Monday, Sep. 28, 1931
Twenty-five fine horses were "guests" at a testimonial dinner to rich Turfman Joseph E. Widener, president of the Westchester Racing Association, in Manhattan's Hotel Biltmore. The ballroom on the 19th floor of the hotel was made to look like Belmont Park. L. I., famed racecourse of which Mr. Widener is principal owner. Around the walls ran a pictured panorama of the course. In the foreground, near the tables occupied by some 300 guests in evening dress, was an actual reproduction of a corner of the park, complete to turf, a stretch of straightaway, white-painted railing, de luxe box stalls, striped water buckets. Here performed prize mounts of Manhattan's police, a local U. S. artillery post, and various racing clubs. As a special surprise to Mr. Widener, his favorite horse, the great sprinter Osmand, was led in, ridden by Jockey Mack Garner. Mr. Widener almost sobbed with joy. Most spectacular event of the evening was a hunt tableau in which three hunters, (one, Biltmore President John McEntee Bowman's prize-winning Over There) were ridden down the track by pink-coated riders behind a pack of working hounds. Publisher Roy Wilson Howard of
Scripps-Howard chainpapers bought a five-story, 16-room, elevator-equipped house on Manhattan's fashionable East Side, gave in part payment his home at Pelham, N. Y.
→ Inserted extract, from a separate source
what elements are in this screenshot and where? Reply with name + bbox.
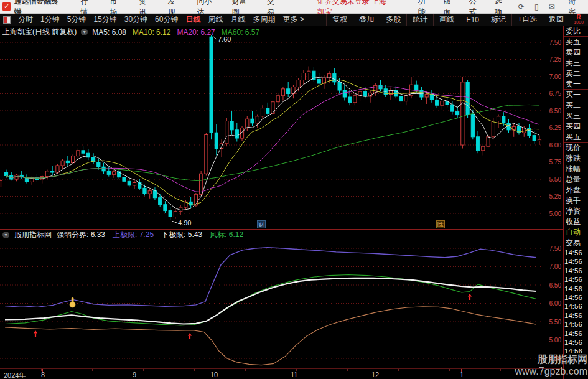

Mary Garden, 54. announced that she would not, as rumored, form her own opera company in Manhattan this season. Instead she will appear in 25 recitals in the U. S.
Mayor James Lee Key of Atlanta said last summer: "Prohibition will destroy our people." Last week Rev. Robert Z. Tyler of Atlanta's Grace Methodist
Church announced that "in the interests of peace'' Mayor Key would no longer teach the James L. Key Bible Class which he founded nine years ago.
Shattuck is a name to be dreaded by bandits and thieves. In April 1922 four cutthroats entered the Manhattan home of Mr. & Mrs Albert R. Shattuck, robbed them, locked them with eight servants in the wine cellar. With a pocket knife and a dime the prisoners worked their way out, close to death from suffocation. Mr. Shattuck vowed to capture the criminals. In 1924 the last one was captured, was sentenced to 45 to 65 years in Sing Sing. Mr. Shattuck died in 1925, avenged.* The name Shattuck again made news last week when Mary Strong Shattuck, widow of Albert, was sued by her former secretary, Frank Evans, for $300,000. He charged slander, ruin in body, health and mind, alleged that under the widow's guidance he prepared fraudulent income statements for her. The famed Manhattan law firm of Cadwalader, Wickersham & Taft was named codefendant.
Among the first passengers off S. S. Olympic when she docked in Manhattan were white-mustached Clarence Hungerford Mackay, president of Postal Telegraph-Cable Co., and his bride, the former Anna Case of the Metropolitan Opera. They were among the last to leave the pier. Representatives of Mr. Mackay were at hand to expedite the clearance of the couple's 17 pieces of baggage. But customs officers insisted on closely inspecting every piece. Moreover, they questioned and requestioned the owners on the value of each item. Mr. Mackay was nearly speechless with astonishment and indignation. He would personally protest to Secretary Mellon. Tears began to course down his wife's cheeks as the examination dragged on. At the end of two and a half hours the customs men found nothing not listed on the declarations. It was understood that a tipster in Europe, greedy for the Federal reward of 25% of any fine collected, had set the agents on the Mackay's trail on the chance that some undeclared object might be found.
In Lancet, British medical weekly, Dr. Percival Macleod Yearsley declared that William Shakespeare's death at 52 resulted from a complication of fever, typhus, typhoid paralysis, epilepsy, apoplexy, arteriosclerosis, excessive smoking, chronic alcoholism, gluttony, angina pectoris, Bright's disease, pulmonary congestion, locomotor ataxia.
A burglar entered the Wheatley Hills, L. I., home of Executive Committee Chairman Elisha Walker of Transamerica Corp., and made off with jewels worth $12,000.
*Arthur W. Cutten, Chicago grain tycoon, pursued nine bandits who robbed him and his family, for eight years, caught the last one in 1930.